Lima Tahanan Kabur dari Polres Barru Kembali Diringkus Polisi

Foto: Dua tahanan yang diamankan di Bombana oleh tim gabungan.

ENEWSINDONESIA.COM, BARRU ▪︎ Lima tahanan yang kabur dari Polres Barru, Sulawesi Selatan (Sulsel), berhasil ditangkap kembali.
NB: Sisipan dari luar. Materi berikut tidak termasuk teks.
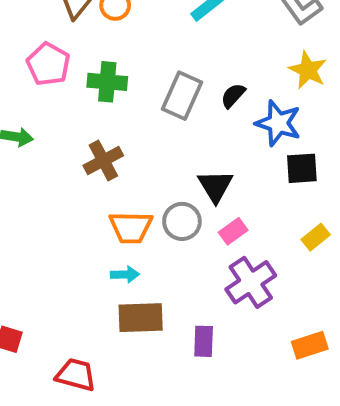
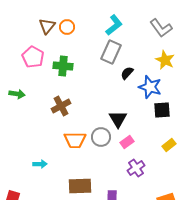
gray rectangle: (182, 96) -> (111, 52), moved
cyan arrow: (125, 274) -> (40, 164), moved
purple cross: (251, 282) -> (136, 168), size x0.7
Kelima tahanan tersebut ditangkap di beberapa lokasi yang berbeda.

Kapolres Barru AKBP Dodik Susianto menjelaskan, penangkapan kelima pelaku melibatkan personel gabungan setelah melakukan serangkaian penyelidikan dan pengejaran.

banner 728x250      
 

Diakatakannya, pihaknya juga melakukan koordinasi dengan beberapa Polres jajaran Polda Sulsel dan jajaran Polres Polda Sulbar dan Polda Sultra.
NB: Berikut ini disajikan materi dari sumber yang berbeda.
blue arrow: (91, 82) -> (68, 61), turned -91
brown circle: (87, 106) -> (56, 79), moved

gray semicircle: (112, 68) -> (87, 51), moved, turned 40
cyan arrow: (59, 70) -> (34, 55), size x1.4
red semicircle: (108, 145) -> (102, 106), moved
“Kami juga sempat melakukan pencegahan di beberapa pelabuhan. Seperti di Pelabuhan Awwerange, Pelabuhan Pare dan Pelabuhan Sipolo, ” ungkapnya, Selasa (11/6/2024).

“Kita bagi tim, jadi dua ditangkap di Makassar, satu di Parepare, dan duanya lagi di Bombana,” sambungnya.

Kronologi Penangkapan

Dodik menguraikan, pada Jumat 7 Juni pukul 15.30 Wita, pihaknya berhasil mengamankan Muh. Z Al Qadri di daerah Lorong Rambutan, Keluraha Paccerakkang, Kecamatan Biringkanaya Makassar. Di hari yang sama kata Dodik, tim kembali mendapatkan informasi terkait keberadaan lelaki Hasrullah alias Badol.

“Sehingga tim gabungan berhasil mengamankan Hasrullah di Jl Mattirotasi, Kelurahan Cappa Galung, Kecamatan Bacukiki Barat, Kota Parepare,” bebernya.

Lebih lanjut ia memaparkan, pada Minggu tanggal 9 Juni 2024 pukul 23.00 Wita, pihaknya kemudian mendapatkan informasi terkait keberadaan dua orang tahanan lainnya, yakni Herdi dan Munir.

“Kami berhasil mengamankan kedua pelaku, pada Senin (10/6) di Rumah-rumah Kebun milik Wawan di Dusun Tondopi, Desa Puuwonua, Kecamatan Tontonunu Kabupaten Bombana,” ungkapnya.

Di lokasi berbeda lanjut Dodik, pihaknya berhasil mengamankan Rais, pada Senin (10/6) di Desa Panyangkalang Kecamatan Bajeng, Kabupaten Gowa,” katanya.

Cara Kelima Tahanan Kabur

Dodik memaparakan cara kelima tahanan ini kabur berdasarkan hasil interogasi dari beberapa tersangka yang berhasil diamankan sebelumnya.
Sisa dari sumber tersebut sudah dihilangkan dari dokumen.